Czy istnieje teoretyczna możliwość, że firma pozna nasze dane do logowania na stronę bankową, o ile jej na to pozwolimy za pośrednictwem wspomnianych certyfikatów?

Urządzenie technicznie ma taką możliwość, ale online banking jest znakomitym przykładem strony, która nie powinna być odszyfrowywana i nie powinna podlegać analizie, ponieważ nie stanowi ryzyka dla pracodawcy - ani w kontekście wycieku danych, ani pobrania złośliwego oprogramowania.

Ale co z prawem do prywatności pracowników?

Nasze rozwiązanie nie obniża bezpieczeństwa użytkowników i pozwala, aby w cywilizowany sposób szanować prywatność pracownika.

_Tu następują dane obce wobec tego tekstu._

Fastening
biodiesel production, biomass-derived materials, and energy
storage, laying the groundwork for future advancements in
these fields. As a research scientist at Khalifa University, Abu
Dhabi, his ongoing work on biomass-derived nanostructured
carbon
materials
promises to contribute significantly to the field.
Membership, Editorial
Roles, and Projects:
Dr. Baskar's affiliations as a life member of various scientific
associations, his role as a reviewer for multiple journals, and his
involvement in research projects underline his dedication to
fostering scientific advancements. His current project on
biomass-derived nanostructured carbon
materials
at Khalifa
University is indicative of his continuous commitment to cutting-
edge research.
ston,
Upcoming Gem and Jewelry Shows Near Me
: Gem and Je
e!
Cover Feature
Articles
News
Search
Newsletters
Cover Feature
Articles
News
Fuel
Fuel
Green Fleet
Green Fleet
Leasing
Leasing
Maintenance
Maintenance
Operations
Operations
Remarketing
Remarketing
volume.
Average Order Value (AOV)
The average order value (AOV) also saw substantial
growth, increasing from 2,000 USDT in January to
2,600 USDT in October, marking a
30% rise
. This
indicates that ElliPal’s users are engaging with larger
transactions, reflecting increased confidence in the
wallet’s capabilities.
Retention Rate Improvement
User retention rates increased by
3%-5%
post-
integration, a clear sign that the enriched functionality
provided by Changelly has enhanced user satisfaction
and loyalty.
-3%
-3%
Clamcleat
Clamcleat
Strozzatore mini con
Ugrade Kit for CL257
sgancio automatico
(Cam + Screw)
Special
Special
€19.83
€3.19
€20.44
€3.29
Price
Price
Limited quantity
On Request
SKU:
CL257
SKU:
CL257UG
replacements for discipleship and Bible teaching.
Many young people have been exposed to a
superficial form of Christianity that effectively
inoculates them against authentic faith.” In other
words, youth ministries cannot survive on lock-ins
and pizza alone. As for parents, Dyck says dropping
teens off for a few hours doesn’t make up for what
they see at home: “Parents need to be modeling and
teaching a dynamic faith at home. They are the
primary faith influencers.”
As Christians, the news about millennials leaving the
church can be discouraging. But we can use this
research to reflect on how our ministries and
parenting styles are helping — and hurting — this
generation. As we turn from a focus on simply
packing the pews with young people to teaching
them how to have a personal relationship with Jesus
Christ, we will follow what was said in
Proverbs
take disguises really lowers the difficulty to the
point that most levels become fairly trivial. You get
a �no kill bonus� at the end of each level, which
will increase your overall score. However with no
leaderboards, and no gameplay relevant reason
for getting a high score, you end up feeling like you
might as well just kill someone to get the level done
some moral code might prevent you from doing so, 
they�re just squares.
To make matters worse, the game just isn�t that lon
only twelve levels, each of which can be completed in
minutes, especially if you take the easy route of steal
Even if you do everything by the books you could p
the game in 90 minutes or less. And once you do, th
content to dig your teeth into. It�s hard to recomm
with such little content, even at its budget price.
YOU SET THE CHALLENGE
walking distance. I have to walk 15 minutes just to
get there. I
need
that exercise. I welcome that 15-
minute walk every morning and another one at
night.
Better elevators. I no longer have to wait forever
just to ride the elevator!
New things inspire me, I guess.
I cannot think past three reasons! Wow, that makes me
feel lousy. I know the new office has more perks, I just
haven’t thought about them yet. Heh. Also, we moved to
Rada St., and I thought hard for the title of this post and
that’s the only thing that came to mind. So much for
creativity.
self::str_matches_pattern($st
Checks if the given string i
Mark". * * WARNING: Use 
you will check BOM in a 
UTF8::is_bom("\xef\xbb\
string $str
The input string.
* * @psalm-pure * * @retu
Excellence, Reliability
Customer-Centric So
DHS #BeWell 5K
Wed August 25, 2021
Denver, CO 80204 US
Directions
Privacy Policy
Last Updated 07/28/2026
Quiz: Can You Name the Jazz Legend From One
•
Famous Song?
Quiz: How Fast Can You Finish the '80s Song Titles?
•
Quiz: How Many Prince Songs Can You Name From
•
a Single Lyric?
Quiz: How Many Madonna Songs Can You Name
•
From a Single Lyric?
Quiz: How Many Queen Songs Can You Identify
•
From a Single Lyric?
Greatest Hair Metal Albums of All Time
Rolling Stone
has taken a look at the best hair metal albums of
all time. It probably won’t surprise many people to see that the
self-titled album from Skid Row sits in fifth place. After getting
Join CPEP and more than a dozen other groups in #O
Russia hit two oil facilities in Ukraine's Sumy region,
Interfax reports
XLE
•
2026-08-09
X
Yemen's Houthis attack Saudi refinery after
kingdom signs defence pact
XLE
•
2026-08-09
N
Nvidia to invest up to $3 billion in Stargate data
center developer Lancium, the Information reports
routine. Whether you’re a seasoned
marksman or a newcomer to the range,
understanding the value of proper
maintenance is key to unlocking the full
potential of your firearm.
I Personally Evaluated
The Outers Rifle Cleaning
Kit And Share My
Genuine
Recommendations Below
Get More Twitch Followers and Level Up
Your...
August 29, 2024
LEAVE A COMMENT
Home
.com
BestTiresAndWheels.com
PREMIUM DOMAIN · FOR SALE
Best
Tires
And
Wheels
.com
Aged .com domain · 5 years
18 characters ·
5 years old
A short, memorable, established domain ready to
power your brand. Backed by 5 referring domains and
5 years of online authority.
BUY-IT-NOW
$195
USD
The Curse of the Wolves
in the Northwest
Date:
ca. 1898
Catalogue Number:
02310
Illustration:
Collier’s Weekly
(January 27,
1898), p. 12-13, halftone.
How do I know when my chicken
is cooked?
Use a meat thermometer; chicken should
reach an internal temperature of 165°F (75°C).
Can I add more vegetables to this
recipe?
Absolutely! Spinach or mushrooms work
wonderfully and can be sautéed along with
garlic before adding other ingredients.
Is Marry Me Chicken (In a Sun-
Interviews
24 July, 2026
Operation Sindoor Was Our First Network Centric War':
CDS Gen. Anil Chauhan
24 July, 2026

My oferujemy tylko narzędzie, a to co zrobi z nim firma leży już po jej stronie. Sięgając po Lynx, pracodawca otrzymuje od nas także domyślnie zdefiniowaną listę serwerów, dla których Lynx ruchu nie odszyfrowuje. Są to trzy kategorie stron: instytucje finansowe, instytucje opieki zdrowotnej, oraz instytucje religijne. Poziom ten można rozszerzać także na inne obszary.

Innymi słowy to pracodawca powinien poinformować go o wykorzystywanym rozwiązaniu oraz określić poziom „inwigilacji”. A co jeśli mu o tym nie powie, abstrahując od kwestii prawnych takiej decyzji?

Technologicznie nie ma możliwości, aby bez wiedzy i zgody pracownika monitorować jego połączenia szyfrowane. Przy każdym wejściu z przeglądarki dostanie powiadomienie, że jego połączenie może być monitorowane.

Wyobrażam sobie jednak, że pracodawca może „poprosić” pracownika o zgodę, na monitorowanie wszelkich połączeń, w tym wspomnianego Facebook i Gmaila…

Moim zdaniem w dzisiejszym świecie należy budować świadomość użytkownika. Jeśli ma coś ważnego do zrobienia w sieci, ale nie chce, aby pracodawca poznał szczegóły tej aktywności, niech lepiej zrobi to na prywatnym urządzeniu. W przeciwnym razie mogą się pojawić kontrowersje dotyczące ochrony prywatności. Dla nas jest kluczowe, aby produkt dawał prywatność pracownikowi, ale przy pełnej ochronie biznesu pracodawcy, jego dobrego imienia i kosztów związanych z niefrasobliwością lub złą wolą pracownika.

Czy to rozwiązanie działa już na rynku?

Tak. Pierwszym klientem, który wdrożył u siebie Lynx była Najwyższa Izba Kontroli, a także jeden z dużych banków w Polsce. Rozwiązanie to zainteresowało również klienta z Meksyku i Korei Południowej, choć nasza firma nie wchodziła w żaden sposób na te rynki. To pokazuje innowacyjność naszego Lynxa i popyt na tego typu rozwiązania.